### The input
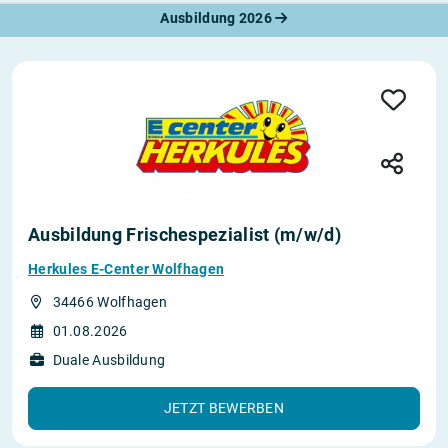
Ausbildung 2026
Ausbildung Frischespezialist (m/w/d)
Herkules E-Center Wolfhagen
34466 Wolfhagen
01.08.2026
Duale Ausbildung
JETZT BEWERBEN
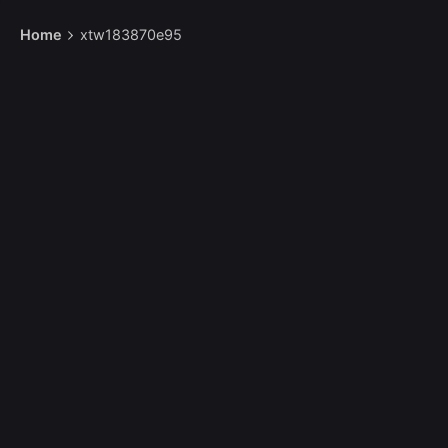
Home
xtw183870e95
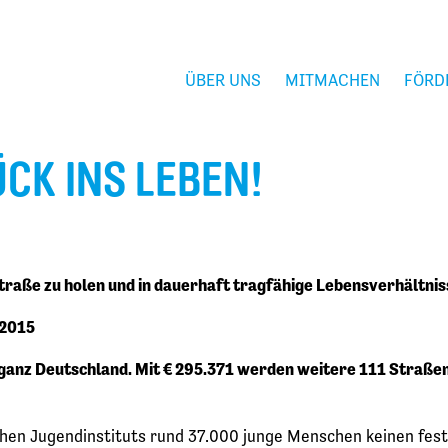
ÜBER UNS
MITMACHEN
FÖRD
ÜCK INS LEBEN!
raße zu holen und in dauerhaft tragfähige Lebensverhältnis
 2015
 ganz Deutschland. Mit € 295.371 werden weitere 111 Straßen
chen Jugendinstituts rund 37.000 junge Menschen keinen fest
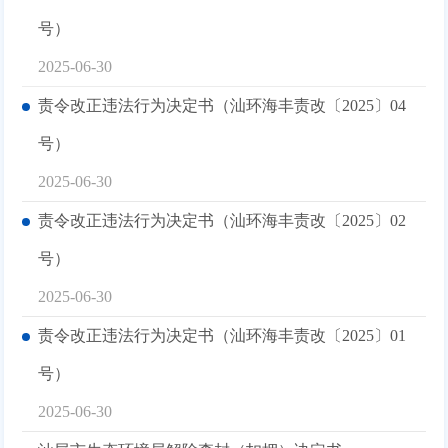
号）
2025-06-30
责令改正违法行为决定书（汕环海丰责改〔2025〕04
号）
2025-06-30
责令改正违法行为决定书（汕环海丰责改〔2025〕02
号）
2025-06-30
责令改正违法行为决定书（汕环海丰责改〔2025〕01
号）
2025-06-30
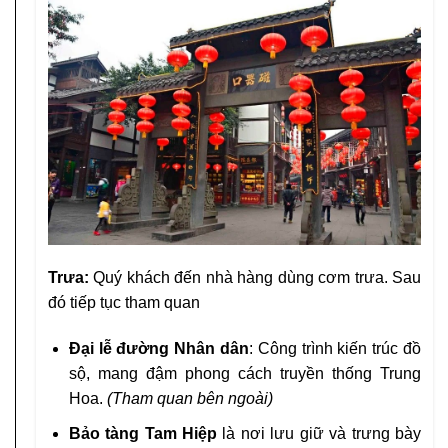
Trưa:
Quý khách đến nhà hàng dùng cơm trưa. Sau
đó tiếp tục tham quan
Đại lễ đường Nhân dân
: Công trình kiến trúc đồ
sộ, mang đậm phong cách truyền thống Trung
Hoa.
(Tham quan bên ngoài)
Bảo tàng Tam Hiệp
là nơi lưu giữ và trưng bày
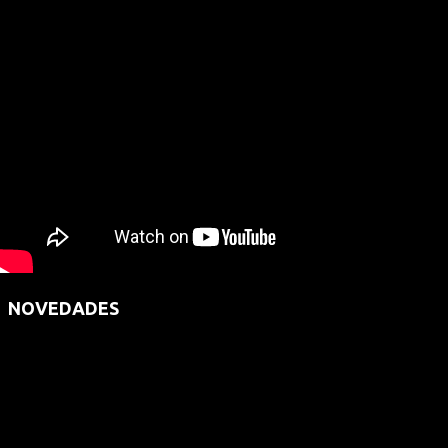
NOVEDADES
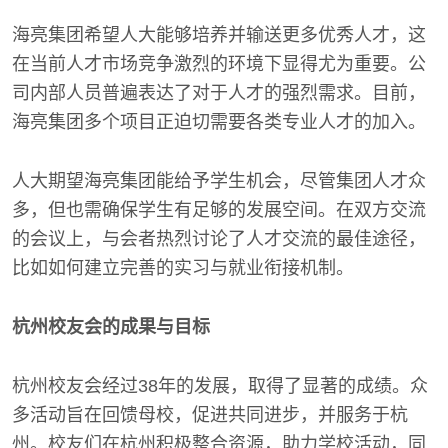
海亮集团希望人大能够培养并输送更多优秀人才，这
在当前人才市场竞争激烈的环境下显得尤为重要。公
司内部人员普遍表达了对于人才的强烈需求。目前，
海亮集团多个项目正迫切需要各类专业人才的加入。
人大期望海亮集团能给予学生机会，尽管集团人才众
多，但也需确保学生有足够的发展空间。在双方交流
的会议上，与会者热烈讨论了人才交流的最佳途径，
比如如何建立完善的实习与就业衔接机制。
杭州校友会的成果与目标
杭州校友会经过38年的发展，取得了显著的成绩。众
多活动旨在回馈母校，促进共同进步，并服务于杭
州。校友们在杭州积极整合资源，助力学校活动，同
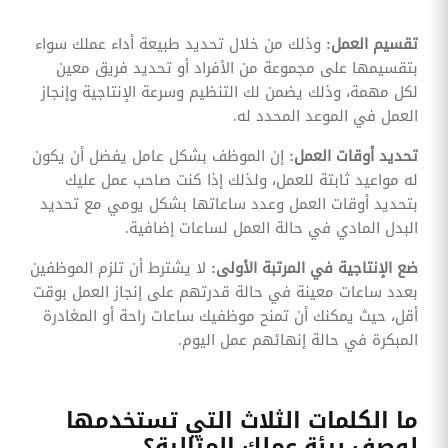
تقسيم العمل:
وذلك من خلال تحديد طبيعة أداء عملك سواء
بتقسيمها على مجموعة من الأفراد أو تحديد فريق معين
لكل مهمة، وذلك يضمن لك التنظيم وسرعة الإنتاجية وإنجاز
العمل في الموعد المحدد له.
تحديد أوقات العمل:
إن الموظف بشكل عامل يفضل أن يكون
له مواعيد ثابتة للعمل، ولذلك إذا كنت صاحب عمل عليك
بتحديد أوقات العمل وعدد ساعاتها بشكل يومي مع تحديد
البدل المادي في حالة العمل لساعات إضافية.
ضع الإنتاجية في المرتبة الأولى:
لا يشترط أن تلزم الموظفين
بعدد ساعات معينة في حالة قدرتهم على إنجاز العمل بوقت
أقل، حيث يمكنك أن تمنح موظفيك ساعات راحة أو المغادرة
المبكرة في حالة إنهائهم عمل اليوم.
ما الكلمات الثلاث التي تستخدمها
لوصف بيئة عملك المثالية؟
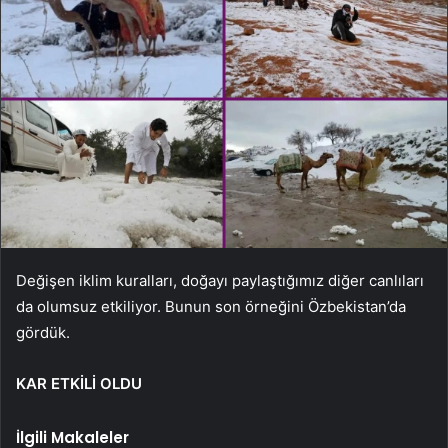
Değişen iklim kuralları, doğayı paylaştığımız diğer canlıları
da olumsuz etkiliyor. Bunun son örneğini Özbekistan’da
gördük.
KAR ETKİLİ OLDU
İlgili Makaleler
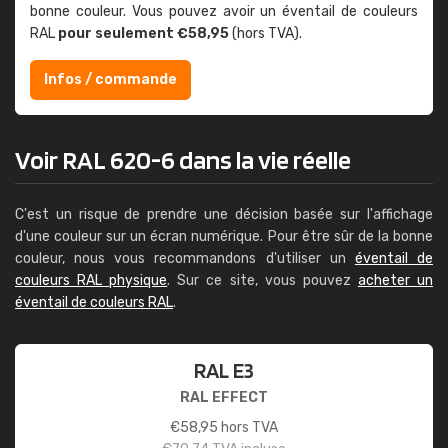
bonne couleur. Vous pouvez avoir un éventail de couleurs
RAL
pour seulement €58,95
(hors TVA).
Infos / commande
Voir RAL 620-6 dans la vie réelle
C'est un risque de prendre une décision basée sur l'affichage
d'une couleur sur un écran numérique. Pour être sûr de la bonne
couleur, nous vous recommandons d'utiliser un
éventail de
couleurs RAL physique
. Sur ce site, vous pouvez
acheter un
éventail de couleurs RAL
.
RAL E3
RAL EFFECT
€
58,95
hors TVA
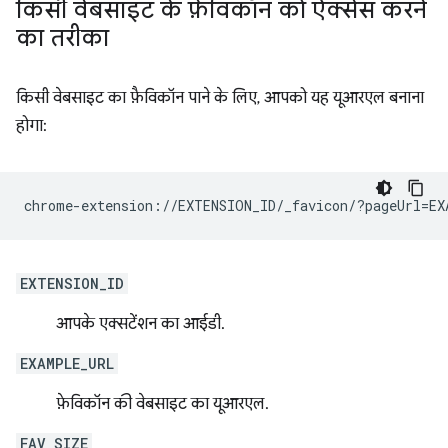
किसी वेबसाइट के फ़ेविकॉन को ऐक्सेस करने
का तरीका
किसी वेबसाइट का फ़ैविकॉन पाने के लिए, आपको यह यूआरएल बनाना
होगा:
EXTENSION_ID
आपके एक्सटेंशन का आईडी.
EXAMPLE_URL
फ़ेविकॉन की वेबसाइट का यूआरएल.
FAV_SIZE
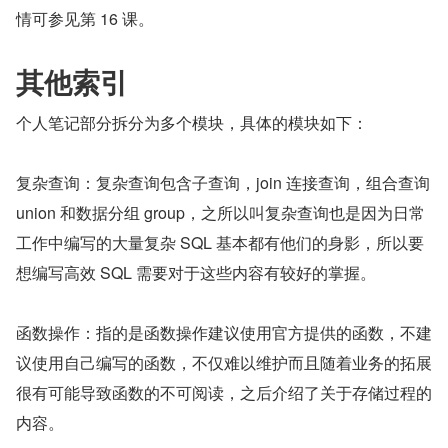
情可参见第 16 课。
其他索引
个人笔记部分拆分为多个模块，具体的模块如下：
复杂查询：复杂查询包含子查询，join 连接查询，组合查询 
union 和数据分组 group，之所以叫复杂查询也是因为日常
工作中编写的大量复杂 SQL 基本都有他们的身影，所以要
想编写高效 SQL 需要对于这些内容有较好的掌握。
函数操作：指的是函数操作建议使用官方提供的函数，不建
议使用自己编写的函数，不仅难以维护而且随着业务的拓展
很有可能导致函数的不可阅读，之后介绍了关于存储过程的
内容。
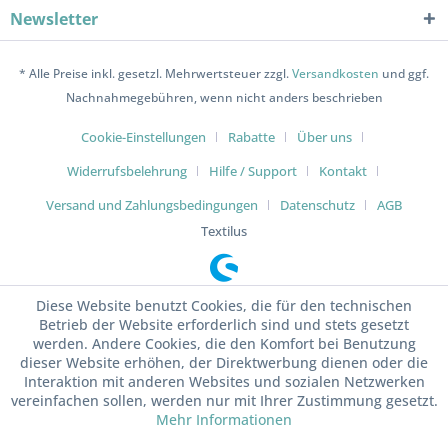
Newsletter
* Alle Preise inkl. gesetzl. Mehrwertsteuer zzgl.
Versandkosten
und ggf.
Nachnahmegebühren, wenn nicht anders beschrieben
Cookie-Einstellungen
Rabatte
Über uns
Widerrufsbelehrung
Hilfe / Support
Kontakt
Versand und Zahlungsbedingungen
Datenschutz
AGB
Textilus
Diese Website benutzt Cookies, die für den technischen
Betrieb der Website erforderlich sind und stets gesetzt
werden. Andere Cookies, die den Komfort bei Benutzung
dieser Website erhöhen, der Direktwerbung dienen oder die
Interaktion mit anderen Websites und sozialen Netzwerken
vereinfachen sollen, werden nur mit Ihrer Zustimmung gesetzt.
Mehr Informationen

### Task description
Copy exactly the lines of the entries above from the one containing "34466 Wolfhagen" through the one containing "的会议上，与会者热烈讨论了人才交流的最佳途径，". Both end lines count; pictures do not.

### Answer to the exercise
34466 Wolfhagen
01.08.2026
Duale Ausbildung
JETZT BEWERBEN
Home
xtw183870e95
ÜBER UNS
MITMACHEN
FÖRD
ÜCK INS LEBEN!
raße zu holen und in dauerhaft tragfähige Lebensverhältnis
 2015
 ganz Deutschland. Mit € 295.371 werden weitere 111 Straßen
chen Jugendinstituts rund 37.000 junge Menschen keinen fest
号）
2025-06-30
责令改正违法行为决定书（汕环海丰责改〔2025〕04
号）
2025-06-30
责令改正违法行为决定书（汕环海丰责改〔2025〕02
号）
2025-06-30
责令改正违法行为决定书（汕环海丰责改〔2025〕01
号）
2025-06-30
Trưa:
Quý khách đến nhà hàng dùng cơm trưa. Sau
đó tiếp tục tham quan
Đại lễ đường Nhân dân
: Công trình kiến trúc đồ
sộ, mang đậm phong cách truyền thống Trung
Hoa.
(Tham quan bên ngoài)
Bảo tàng Tam Hiệp
là nơi lưu giữ và trưng bày
NOVEDADES
海亮集团希望人大能够培养并输送更多优秀人才，这
在当前人才市场竞争激烈的环境下显得尤为重要。公
司内部人员普遍表达了对于人才的强烈需求。目前，
海亮集团多个项目正迫切需要各类专业人才的加入。
人大期望海亮集团能给予学生机会，尽管集团人才众
多，但也需确保学生有足够的发展空间。在双方交流
的会议上，与会者热烈讨论了人才交流的最佳途径，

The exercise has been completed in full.